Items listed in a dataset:
↓
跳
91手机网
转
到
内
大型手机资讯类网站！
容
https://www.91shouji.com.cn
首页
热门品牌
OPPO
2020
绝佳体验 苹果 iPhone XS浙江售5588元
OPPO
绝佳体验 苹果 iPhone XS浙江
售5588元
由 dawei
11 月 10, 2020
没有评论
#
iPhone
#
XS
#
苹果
↑
WHAT NEEDS TO BE DONE:
Using the records above, report the count of lines holding "绝佳体验" and nothing else.

OUTPUT BELOW:
2